Trump wasn’t the first President to declare a War on Dissent: Richard Nixon beat him to it by 40 years, along the way pioneering such authoritarian lovelies as “enemies’ lists.” And I would argue that Ronald Reagan started that nasty trend even earlier when, as Governor of California, he had his aides draw up a list of individuals he termed subversives who should not be allowed to speak at events in the state.
But to find the real roots of it, you must go back at least to the McCarthy Era, when the House Un-American Activities Committee, aided and abetted by a loathsome publication called Red Channels, took great delight in exposing those writers, actors and artists who allegedly espoused socialist ideas or outright belonged to the Communist Party of America. Hundreds of careers were ruined as a result. If that isn’t war on dissent, then I don’t know what is.

And history will not let us forget that Woodrow Wilson imprisoned the Socialist advocate Eugene V. Debs for speaking out against America’s involvement in World War One. Ironically, Wilson gave more fuel to the socialist fire by doing so; when Debs ran for President in 1920, he did so from his prison cell. Even without the media resources we now take for granted–newspapers, radio, television and the Internet–he garnered nearly a million votes, about 3.5 percent of those who voted in that election.

The smartest thing that Warren Harding ever did–which showed that he was savvy enough to recognize Debs’ popularity amongst voters–was to pardon him and have him released on Christmas Day in 1921. But Donald Trump and his hirelings haven’t learned that lesson of history. Not surprising: the philosopher Georg Hegel once remarked that “We learn from history that we do not learn from history.” They seem to think they’ve fooled just enough Americans just long enough to perpetuate the grift that they are endeavoring to put over.
I know I’m overdoing it on quotes, but I can’t resist paraphrasing this one from Bugs Bunny: “He don’t know us very well, do he?” (From Hegel to Looney Tunes–talk about quantum jumps.)
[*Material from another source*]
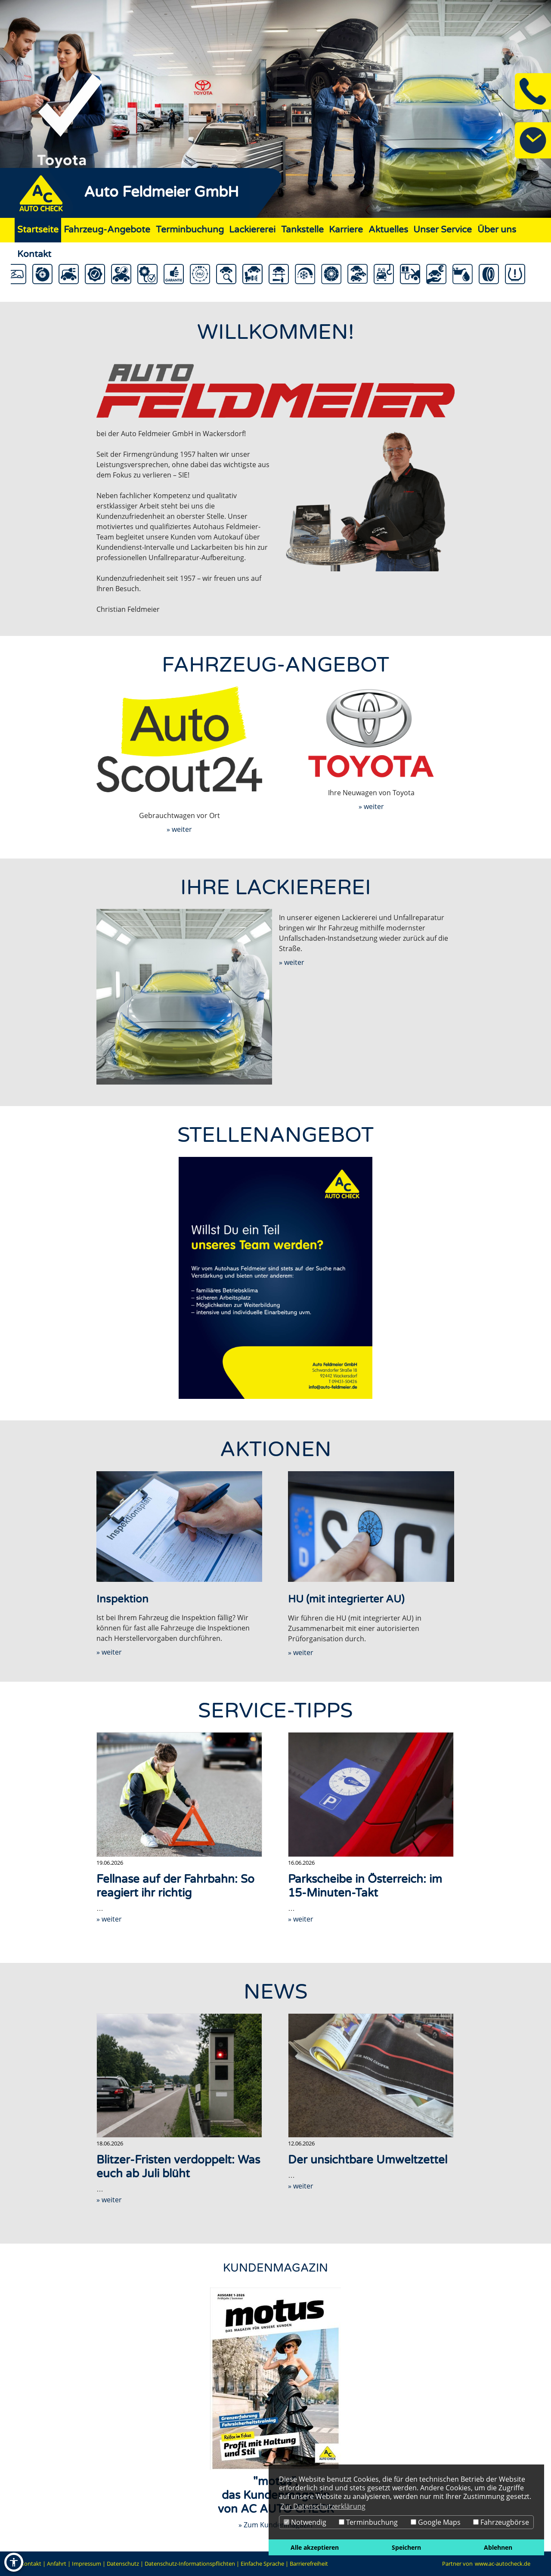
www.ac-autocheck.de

The concluding message is this: support your local library, with money, encouragement, and letters to the editor regarding the importance of libraries and literacy in a democracy. Even more important, use it regularly. Because if there’s one thing we’ve learned about resources like muscles and brains, it’s that if you don’t use them, you lose them. And always remember what Frank Zappa said: “A mind is like a parachute–it works best when open.”